*What the task requires:* Within the data that follows, set down exactly the lines from the one containing "ndo sui danni delle" through the one containing "sionico ancora più", both ends included.

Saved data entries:
******************************

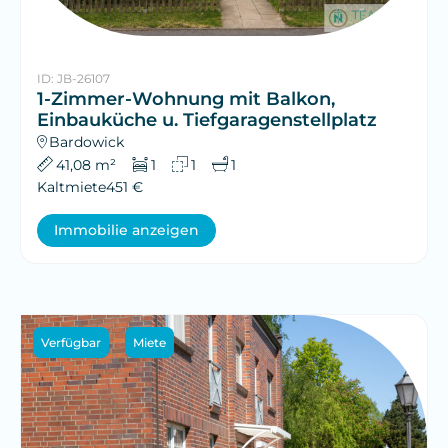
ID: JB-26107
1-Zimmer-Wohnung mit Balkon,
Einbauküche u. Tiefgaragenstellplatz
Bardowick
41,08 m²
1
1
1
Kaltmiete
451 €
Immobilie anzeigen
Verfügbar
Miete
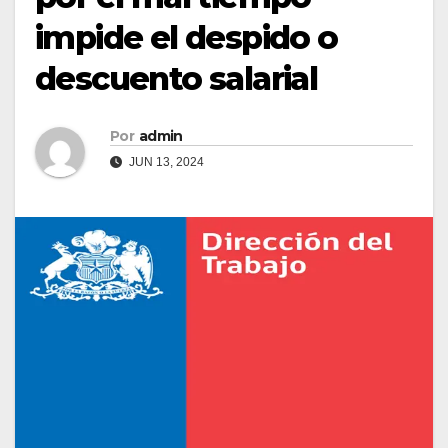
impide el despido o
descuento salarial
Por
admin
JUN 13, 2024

******************************

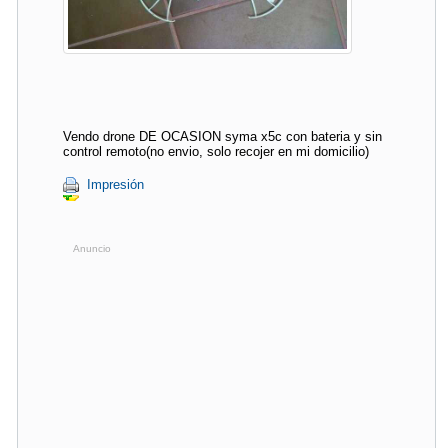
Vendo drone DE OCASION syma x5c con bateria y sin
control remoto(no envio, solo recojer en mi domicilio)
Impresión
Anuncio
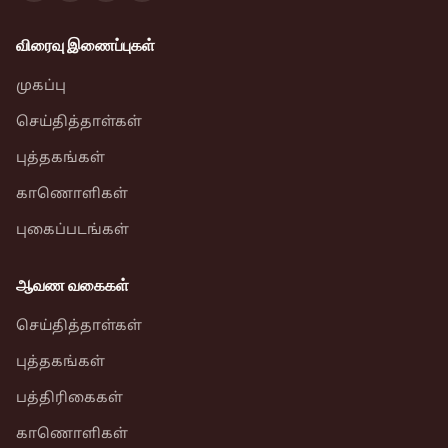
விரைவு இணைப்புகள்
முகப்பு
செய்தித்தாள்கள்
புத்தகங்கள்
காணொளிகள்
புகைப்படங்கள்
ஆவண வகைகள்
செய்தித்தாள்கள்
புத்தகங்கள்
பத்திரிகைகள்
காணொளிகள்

******************************

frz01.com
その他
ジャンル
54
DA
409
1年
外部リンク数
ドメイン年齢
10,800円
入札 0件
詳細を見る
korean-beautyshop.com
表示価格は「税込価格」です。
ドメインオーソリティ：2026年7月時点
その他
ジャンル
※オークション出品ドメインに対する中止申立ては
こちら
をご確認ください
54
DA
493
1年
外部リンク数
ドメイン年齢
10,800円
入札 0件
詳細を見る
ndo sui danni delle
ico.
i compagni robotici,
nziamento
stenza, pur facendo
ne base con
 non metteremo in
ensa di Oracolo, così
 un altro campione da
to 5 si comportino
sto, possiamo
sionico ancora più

******************************

*Result:*
ndo sui danni delle
ico.
i compagni robotici,
nziamento
stenza, pur facendo
ne base con
 non metteremo in
ensa di Oracolo, così
 un altro campione da
to 5 si comportino
sto, possiamo
sionico ancora più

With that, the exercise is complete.